Parker Unified bans smart glasses during school day to protect privacy
Parker Unified now bars smart glasses from the school day, including prescription-lens models, and tells families to send only non-electronic eyewear to campus.

Parker Unified School District has drawn a hard line on smart glasses: if the device can record or connect, it is a restricted personal electronic device during the normal school day. The district’s live-feed clarification says devices such as Ray-Ban Meta, Oakley Meta Vanguard, Oakley Meta HSTN and Meta Ray-Ban Display fall under Governing Board Policy IJNDB and the district’s Wireless Communication Device Guidelines.
Under the rule, personal electronic devices must be powered off and stored out of sight unless specific permission has been granted. Students may not wear smart glasses during school hours, even when the frames can be fitted with prescription lenses. Students who need vision correction must use standard, non-electronic glasses during the school day. District officials say the point is to protect student privacy and keep classrooms free of digital distraction.
The timing matters for Parker families because the notice reaches beyond phones and earbuds to a newer category of wearables that can blur the line between eyewear and a hidden camera. Superintendent Brad Sale signed the clarification as smart-glasses products have moved quickly into the consumer market, including Meta’s Meta Ray-Ban Display, which went on sale in the United States on Sept. 30, 2025 for $799 with the Neural Band. For parents, the practical message is plain: students should not show up on campus wearing electronic glasses, even if they look like ordinary frames.
Arizona already limits student use of wireless communication devices during the school day under House Bill 2484, signed by Gov. Katie Hobbs on April 14, 2025, with exceptions for emergencies, teacher-directed educational use and medical necessity. The Arizona State Board of Education has also said districts retain authority to set their own social media and cell phone policies. Parker’s clarification extends that statewide framework to eyewear that can record, display and connect without looking like a phone.

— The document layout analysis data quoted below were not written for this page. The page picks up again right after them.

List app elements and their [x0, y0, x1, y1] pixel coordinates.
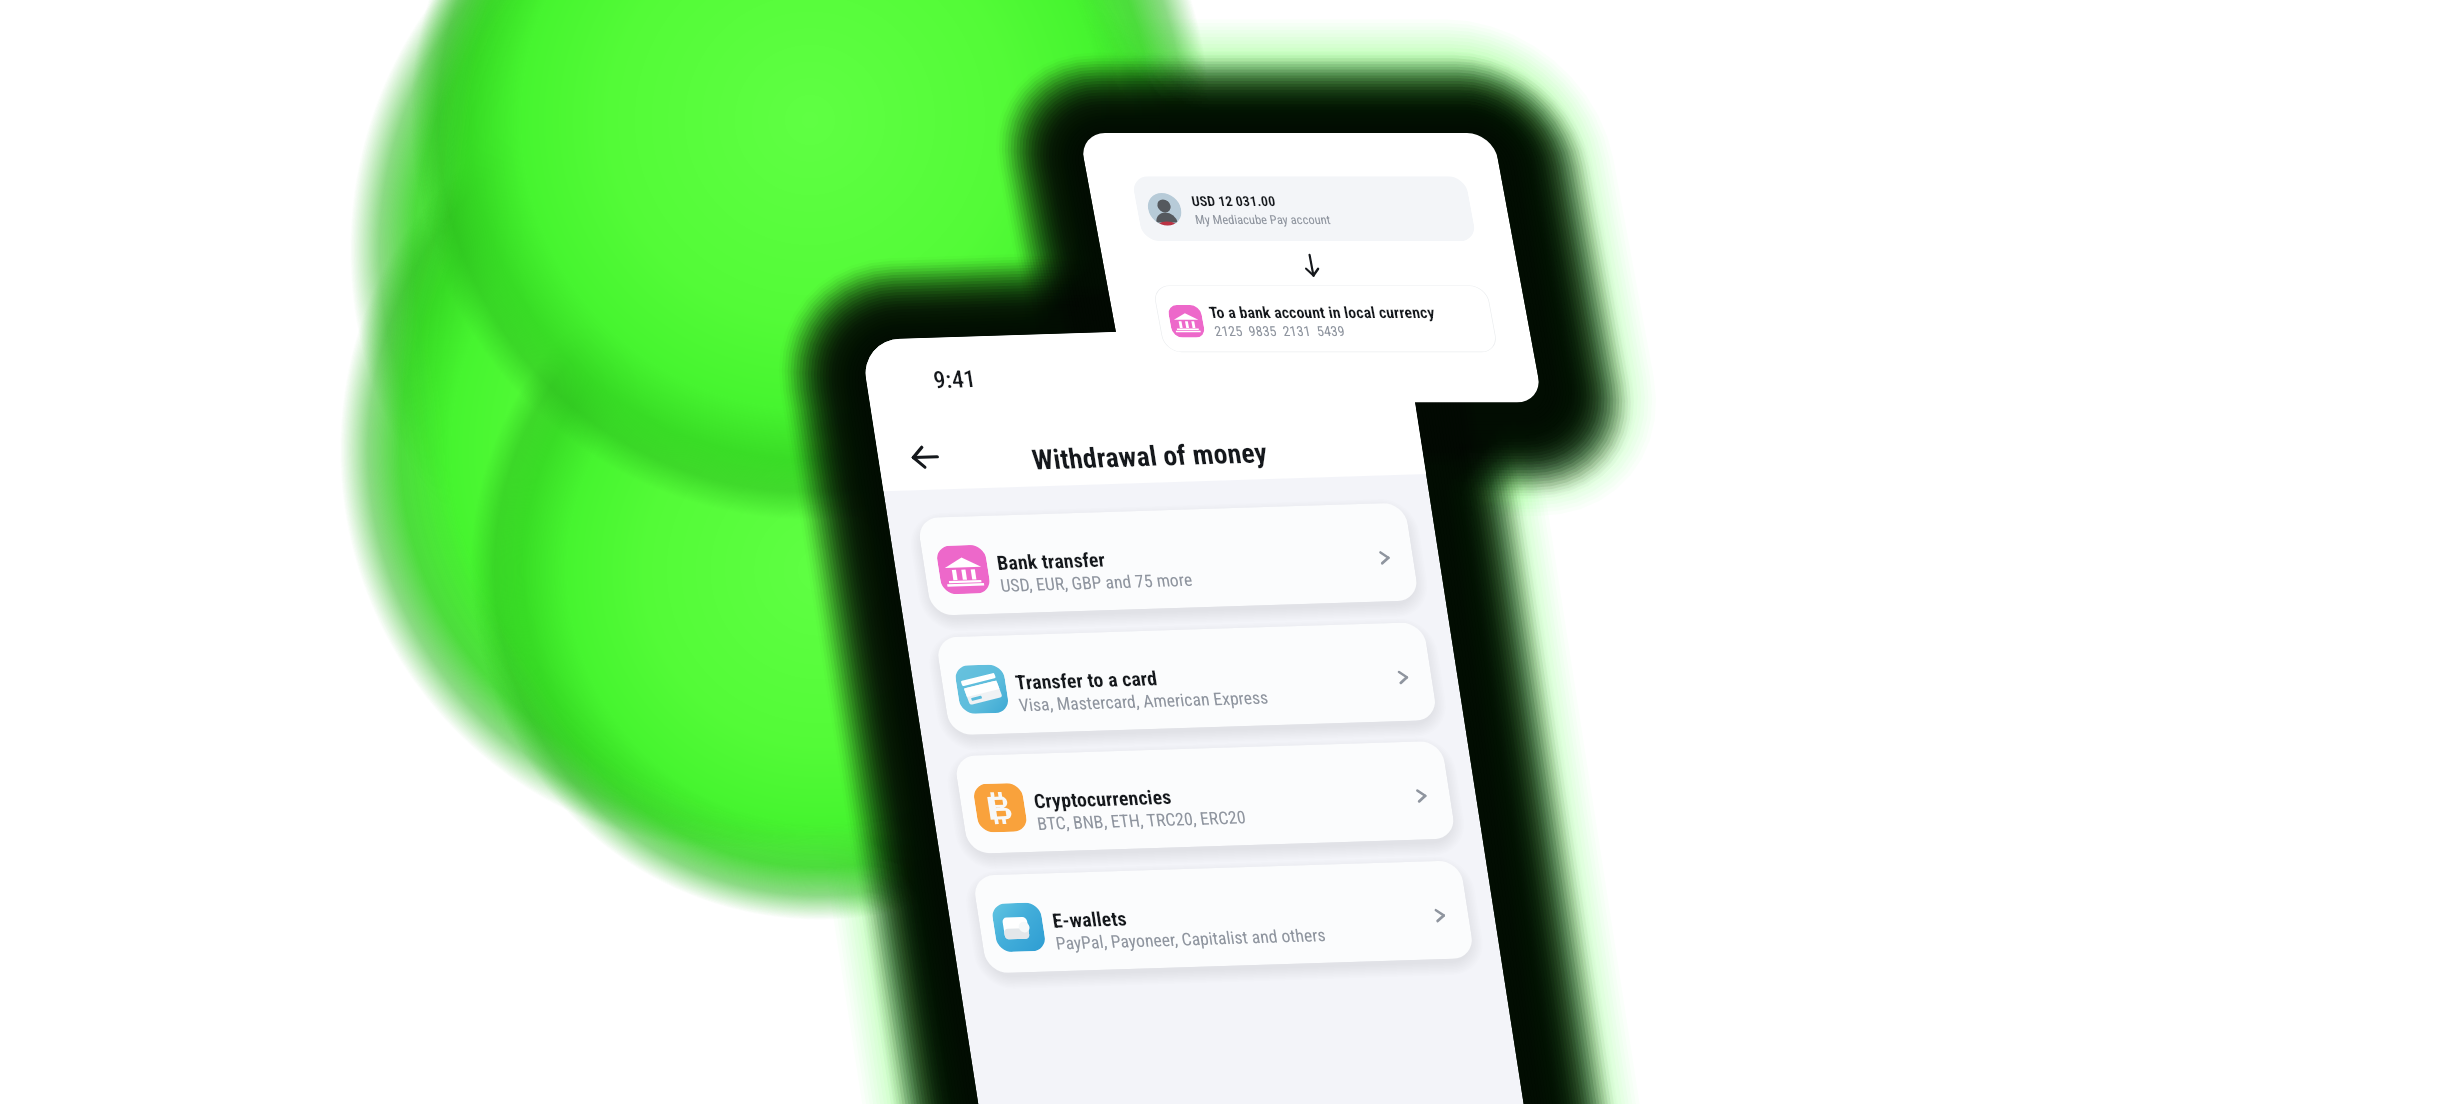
- staticText: USD 12 031.00: [1184, 152, 1284, 250]
- staticText: To a bank account in local currency: [1200, 192, 1445, 433]
- staticText: Transfer to a card: [1004, 598, 1169, 762]
- staticText: Visa, Mastercard, American Express: [1009, 568, 1280, 836]
- button[interactable]: Transfer to a card: [893, 389, 1480, 969]
- button[interactable]: E-wallets: [930, 627, 1517, 1104]
- staticText: E-wallets: [1041, 871, 1138, 967]
- button[interactable]: USD 12 031.00: [1104, 12, 1504, 405]
- staticText: Withdrawal of money: [1016, 324, 1284, 589]
- staticText: PayPal, Payoneer, Capitalist and others: [1046, 796, 1336, 1084]
- button[interactable]: Back: [898, 430, 952, 484]
- staticText: USD, EUR, GBP and 75 more: [990, 478, 1203, 688]
- button[interactable]: To a bank account in local currency: [1124, 121, 1526, 516]
- staticText: My Mediacube Pay account: [1188, 146, 1339, 294]
- button[interactable]: Cryptocurrencies: [912, 507, 1498, 1087]
- staticText: 9:41: [920, 345, 991, 415]
- staticText: 2125 9835 2131 5439: [1207, 259, 1353, 402]
- staticText: Bank transfer: [985, 496, 1116, 626]
- staticText: BTC, BNB, ETH, TRC20, ERC20: [1027, 708, 1257, 935]
- button[interactable]: Bank transfer: [875, 269, 1462, 849]
- staticText: Cryptocurrencies: [1022, 719, 1183, 878]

The district did not spell out a special detection process in the live-feed notice, but the wording gives staff a clearer standard for enforcement than debating each wearable one by one after it appears on campus. That puts the burden on families to sort out the difference before a student leaves home. In Parker, the line is now explicit: if the glasses are electronic, they are out during the school day.
Other districts have moved the same way. Prince William County Public Schools in Virginia issued guidance on March 25, 2026 treating AI-enabled glasses as wearable devices that can discreetly record, process and display information, while Nye County School District in Nevada has also said smart glasses with cameras or recording capabilities fall under student cell phone rules. For La Paz County parents, Parker’s warning is immediate and local: leave the smart glasses at home, and send students with regular eyewear if they need them to see.